Recipe results: Very tasty combination of flavours - the amount of pasta could easily take more vegetables, which I may do next time. Maybe 2 cups of cherry tomato halves, for example. I doubled the amount of dill (I was using fresh dill), which was right for me, but your mileage may vary.
The dressing was surprisingly oily. Too much oil by half, I would say. I have since used the dressing recipe with only 2 tablespoons of olive oil, which I found to be perfect, to dress a green salad. I will make this again with the adjusted dressing.

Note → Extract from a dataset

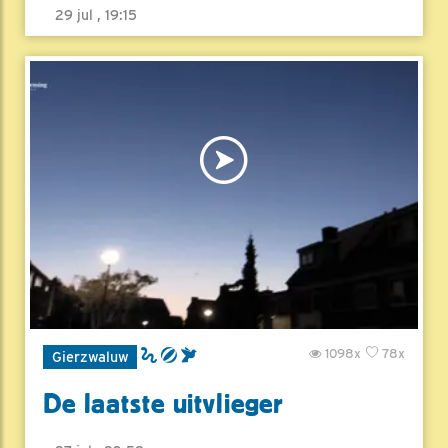
29 jul , 19:15
1098x
78x
Gierzwaluw
De laatste uitvlieger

It needs salt. Yes, I know that salt is going through a demonization period, and that some people need a lower-sodium diet. Even though I tend to have a light hand with the salt myself, I added a pinch of salt to the dressing, to help bring the flavours together. I think it was the right call, although, perhaps not if you are on any medical sodium restriction.
Further Thoughts
I find that I am turned off by diet books that promote use of "diet" foods. Can there really be no connection between the number of aisles in our supermarkets devoted to supposed diet-friendly foods and the ever-growing width of our nation's posteriors? I have far more respect for the idea of limiting fatty or sweet or otherwise troublesome (real) foods and enjoying them less frequently, than suggesting that it's okay to put diet products on our plates. I am disappointed that the Mayo Clinic's official diet appears to encourage the use of such things, and confused that the first sample recipe that I tried, which includes a homemade vinaigrette instead of the calorie-reduced versions indicated elsewhere, contains so very much unnecessary fat.
Mixed messages, but some very worthwhile ideas peppered throughout.